There was some discussion about commentary on specific products, and it got me thinking about how I would present such a thing. What I came up with starts here. My last article was designed as a starting place for the commentary to follow. I way of making the reader understand where I'm coming from, and a reference to how we came up with the choices we made.
I'm going to use a series of commentaries on the awards nominees to do much the same thing for individual products. I'll comment on the awards as a whole, and then if anyone ha any questions about a specific product beyond what is discussed I'll go into more detail separately.
I'm going to start with Regalia since I was asked about Murder in Marienburg specifically, and because it's honestly one of the easiest categories.
So, to start with, why is it so easy?
Well, it's a small category. I believe there were only 16 entries. Further, there's probably no other category whose nominees were so easily predictable. If I recall correctly, this is the only category where all five judges were so unanimous in their choices.

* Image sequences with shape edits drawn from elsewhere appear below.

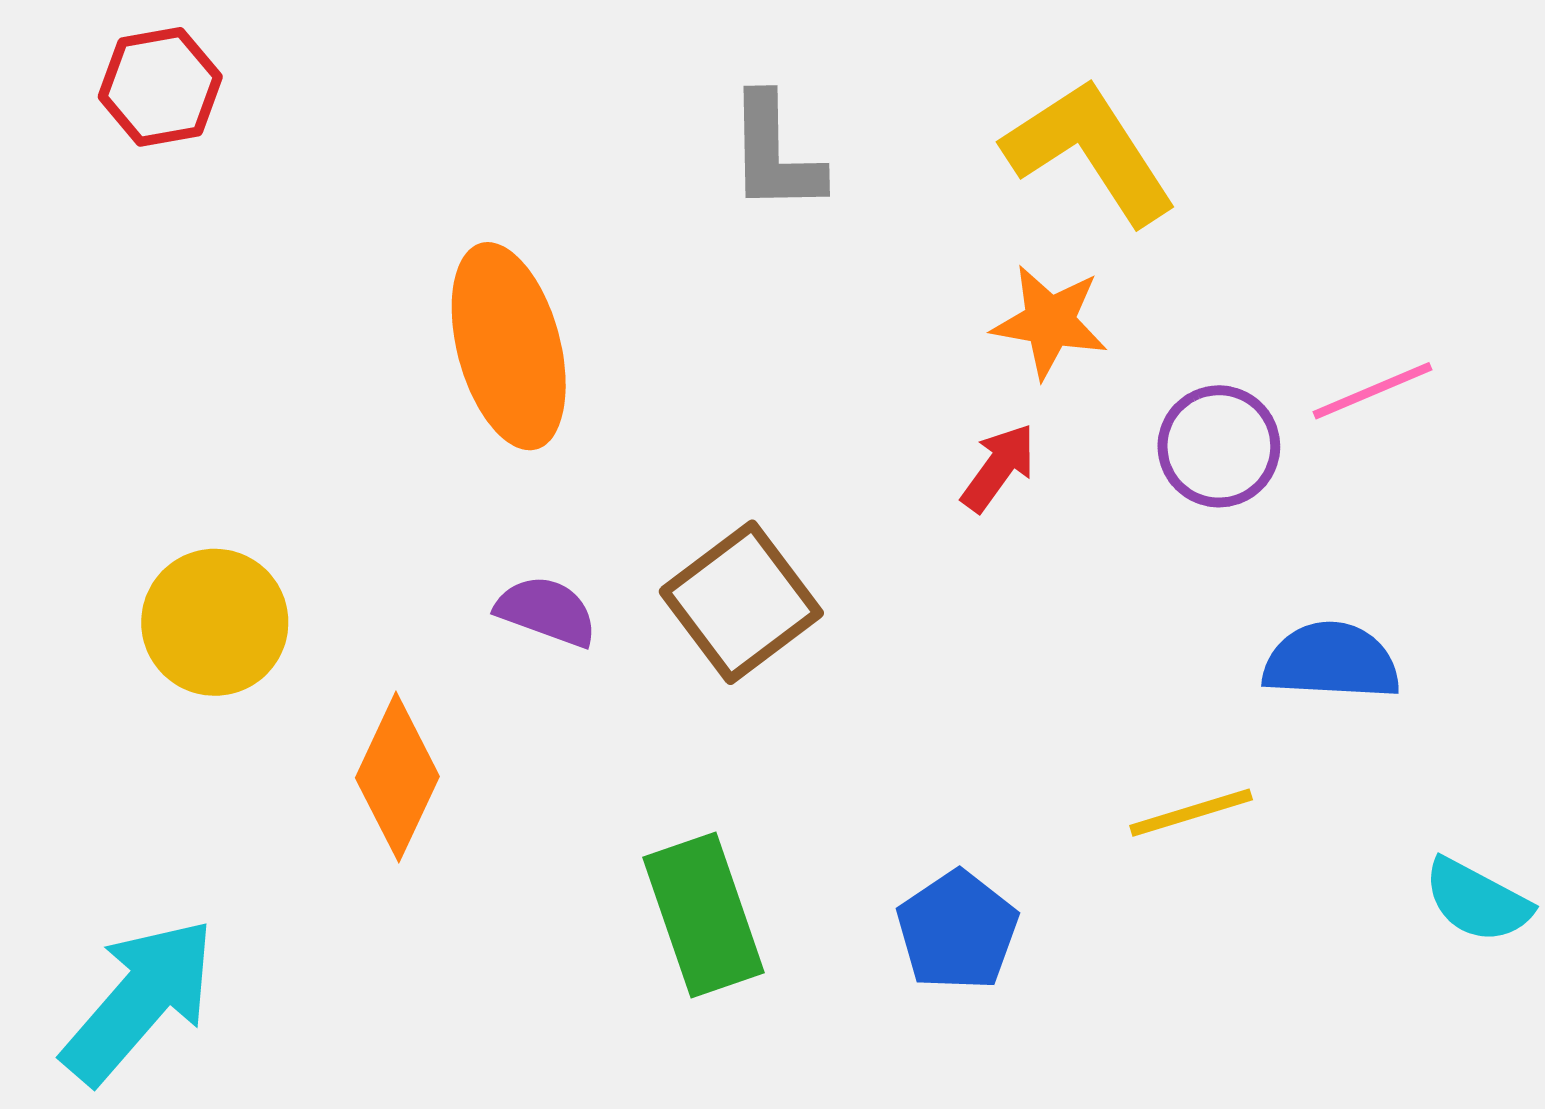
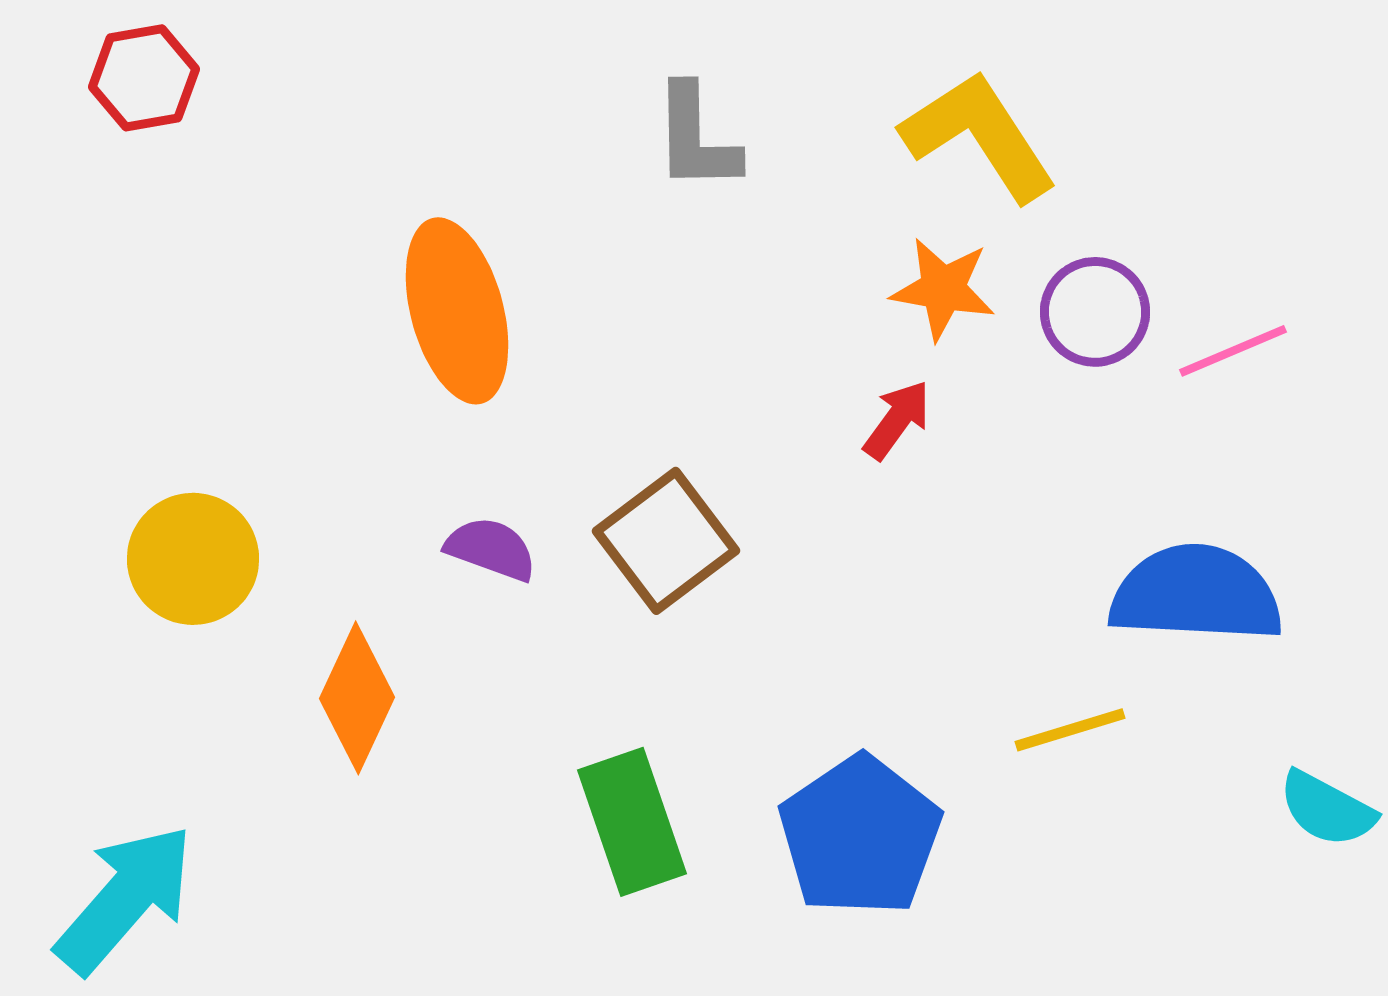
purple circle: (1219, 446) -> (1095, 312), moved
blue semicircle: (1331, 661) -> (1196, 594), size x1.4
blue pentagon: (957, 931) -> (860, 836), size x1.5

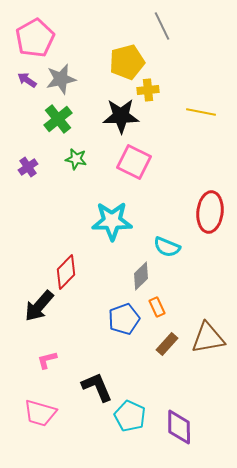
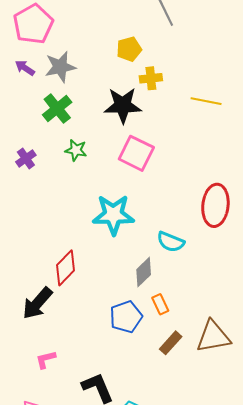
yellow pentagon: (127, 62) -> (129, 49), size x0.7

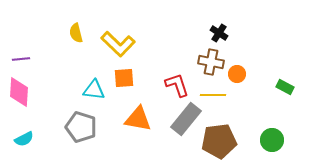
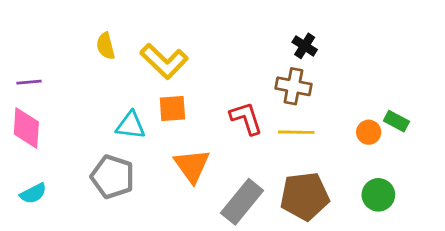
orange circle: (237, 74) -> (369, 132), moved
orange triangle: (138, 119) -> (192, 166), turned 44
gray rectangle: (186, 119) -> (242, 202), moved

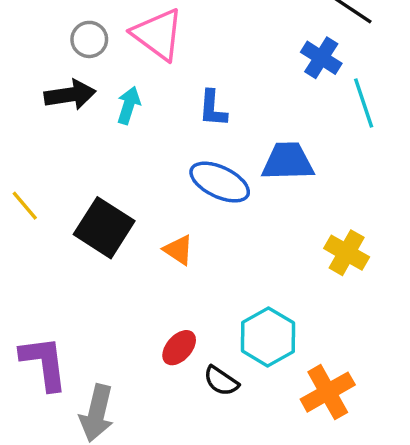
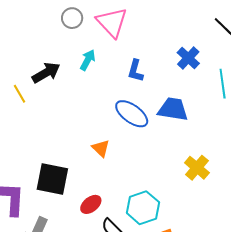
blue cross: (321, 58) -> (188, 58), moved
black arrow: (70, 95) -> (46, 73), moved, turned -32
yellow line: (25, 206) -> (19, 94), moved
black square: (104, 228) -> (52, 179), moved, turned -32

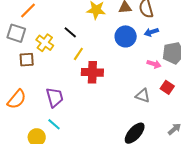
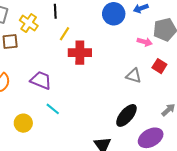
black line: (70, 32) -> (55, 11), turned 48
purple trapezoid: (55, 97) -> (41, 80), turned -50
cyan line: (54, 124) -> (53, 109), moved

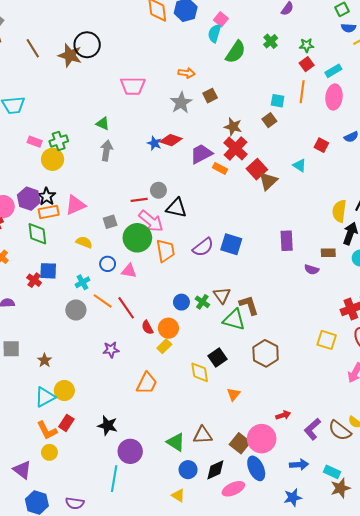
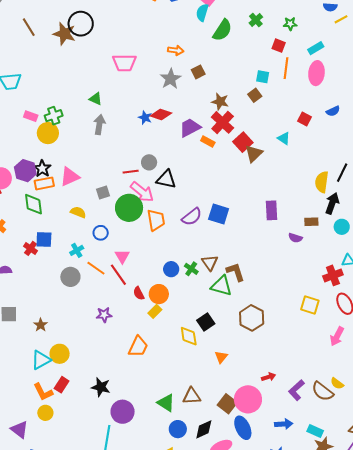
red square: (307, 64) -> (279, 46), moved, turned -32
pink triangle: (129, 271) -> (122, 256), moved, turned 49

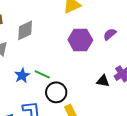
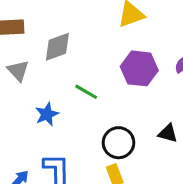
green line: (42, 74) -> (86, 92), moved
black circle: (56, 92) -> (119, 143), moved

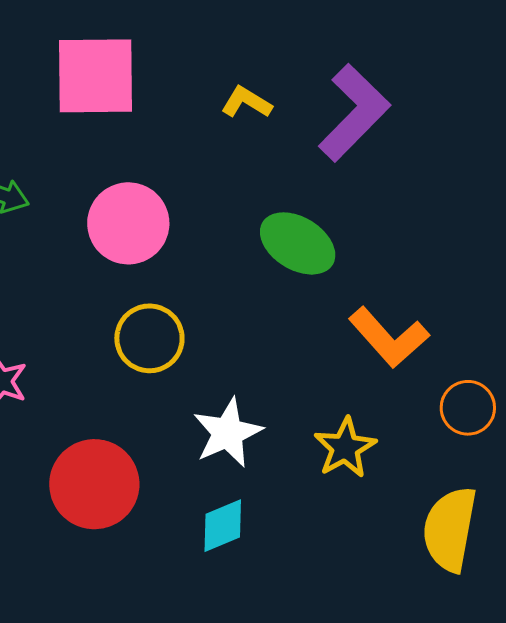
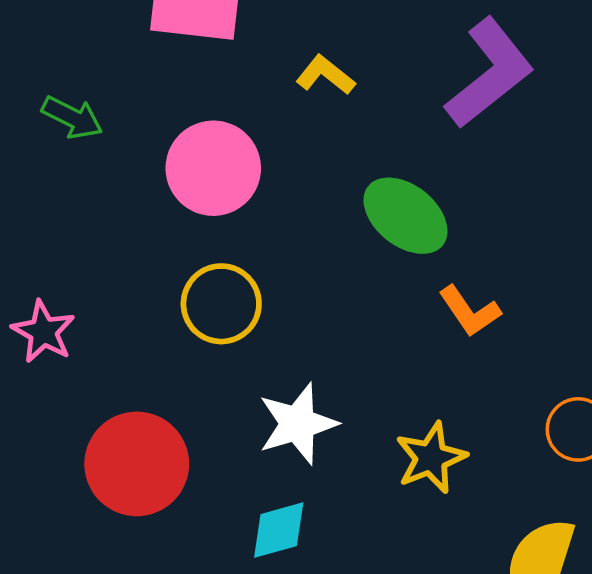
yellow L-shape: (246, 102) -> (325, 75), moved
orange L-shape: (389, 337) -> (470, 311), moved, size x0.7

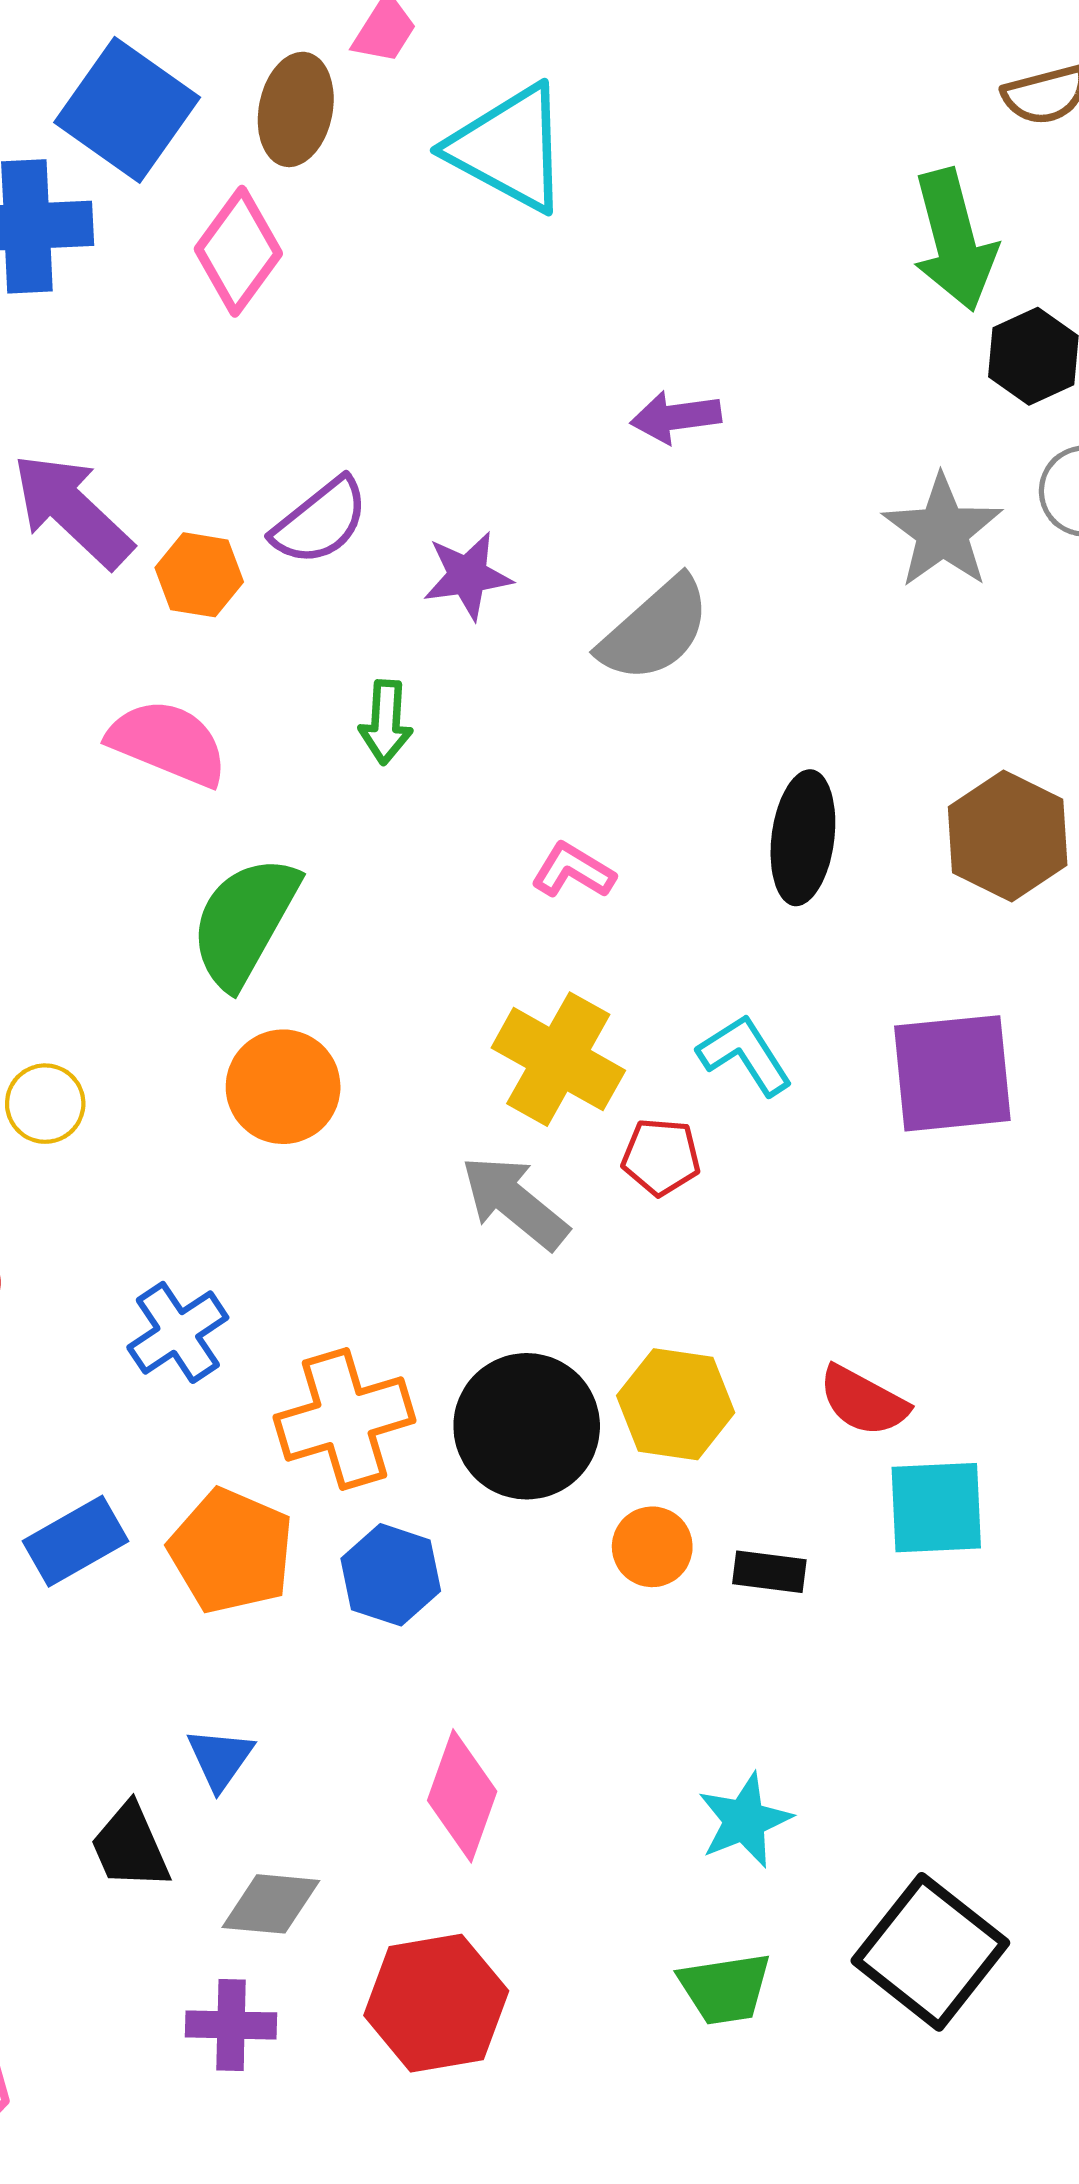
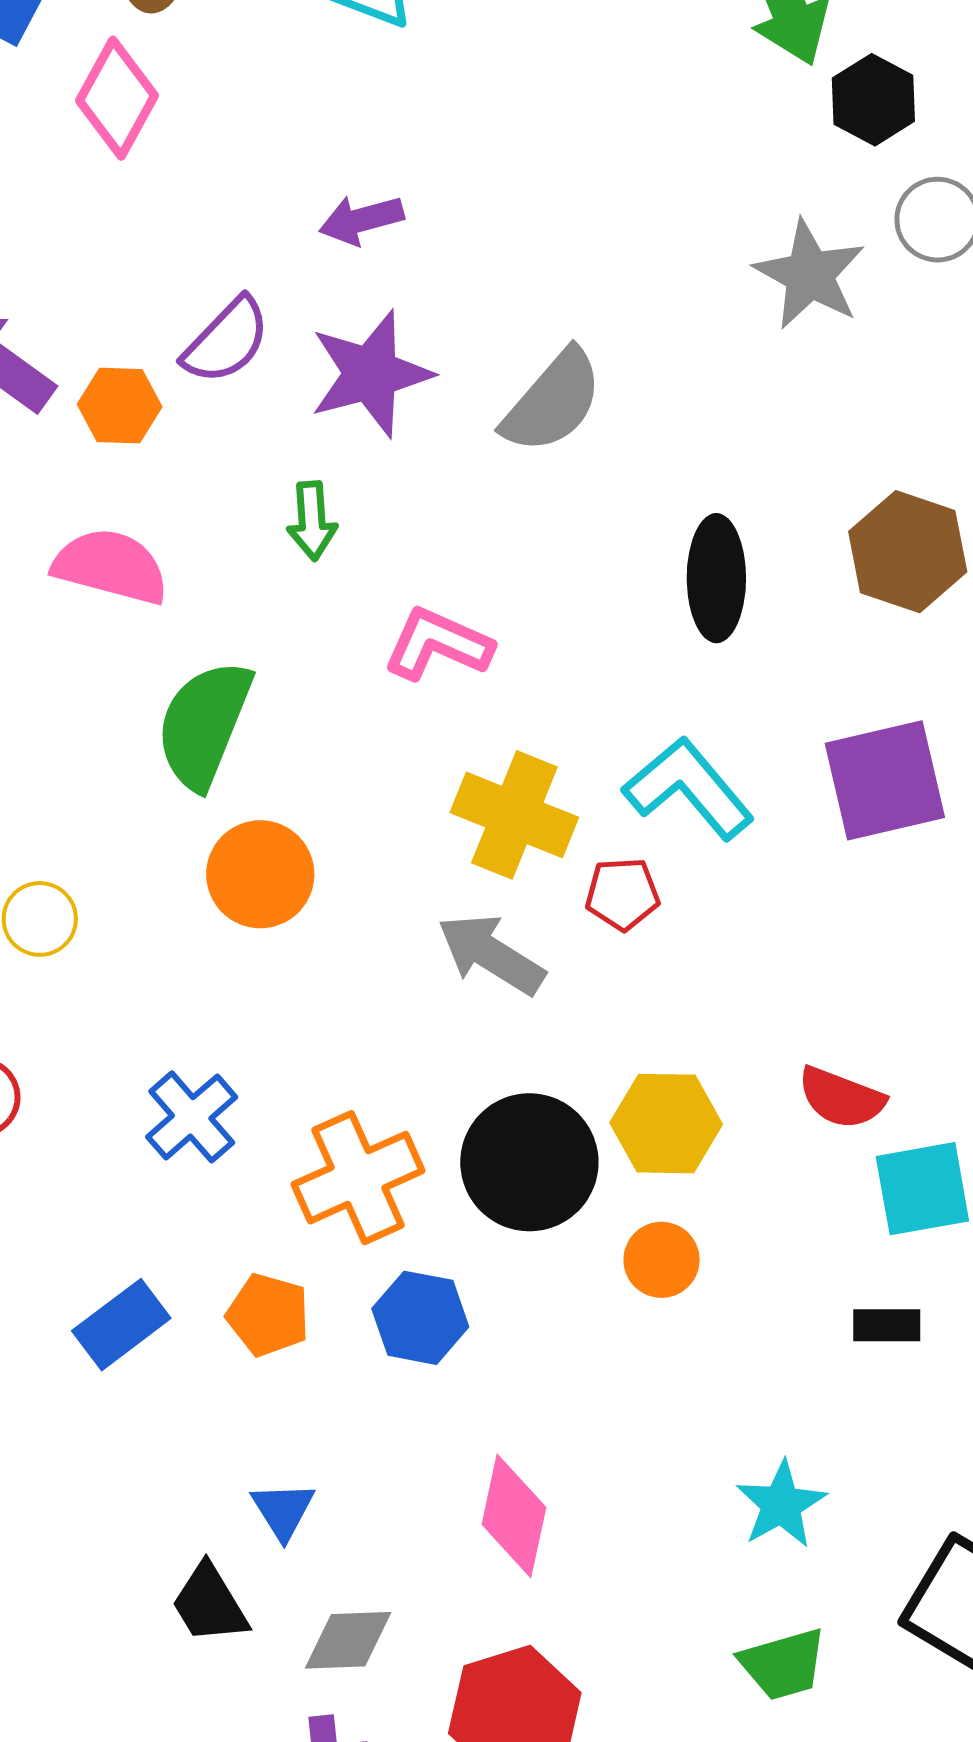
purple arrow: (676, 417) -> (361, 220), moved
purple star: (467, 576) -> (371, 374), size x1.5
pink L-shape: (573, 871) -> (438, 644), moved, size x1.4
cyan L-shape: (745, 1055) -> (689, 788), size x1.4
orange pentagon: (231, 1551) -> (268, 1315), size x0.7
black rectangle: (769, 1572) -> (887, 1325), moved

That's not to say there is anything wrong with the other entries, there were several really good entries, but those that were chosen were as close to a lock as you can get. A Murder in Marienburg, for instance, was the best of the Warhammer novels that were submitted, but few things could stack up against how much the judges fell in love with the Witch Hunter's Handbook and Liber Chaotica. Once they were determined to be Regalia (due to their lack of direct game content) they were all but assured nominations. The Order of the Stick comic was likewise a shoe-in. How many gamers don't love Rich Burlew's work? That only leaves two nominations left. Then you take a look at Classic Battletech, which doesn't qualify as a game since it's primarily played as a mini game, rather than an RPG, but does qualify for the awrds, since it enhances the Battletech RPG. That makes it Regalia, and it was so good it too was basically assured nomination.
So, with one slot left for all the various products we received the Art of Dragon Magazine, and one look at it should tell you why it got the nod. Years of the best that the industry's premier magazine has to offer, all contained in one, beautiful book.
There's no disrespect meant to the products that didn't get the nomination. In any other year, against any other competition, several of them would have been very deserving. This year however the competition was just too stiff.